======== The data

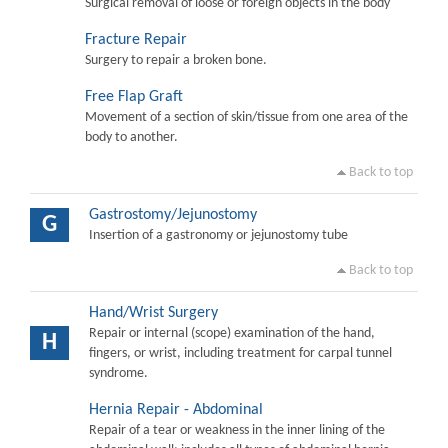
Surgical removal of loose or foreign objects in the body
Fracture Repair
Surgery to repair a broken bone.
Free Flap Graft
Movement of a section of skin/tissue from one area of the
body to another.
Back to top
Gastrostomy/Jejunostomy
G
Insertion of a gastronomy or jejunostomy tube
Back to top
Hand/Wrist Surgery
Repair or internal (scope) examination of the hand,
H
fingers, or wrist, including treatment for carpal tunnel
syndrome.
Hernia Repair - Abdominal
Repair of a tear or weakness in the inner lining of the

================

## Exercise requirements
Scan the data above. Return every line with "Surgery" in it.

## Reply
Surgery to repair a broken bone.
Hand/Wrist Surgery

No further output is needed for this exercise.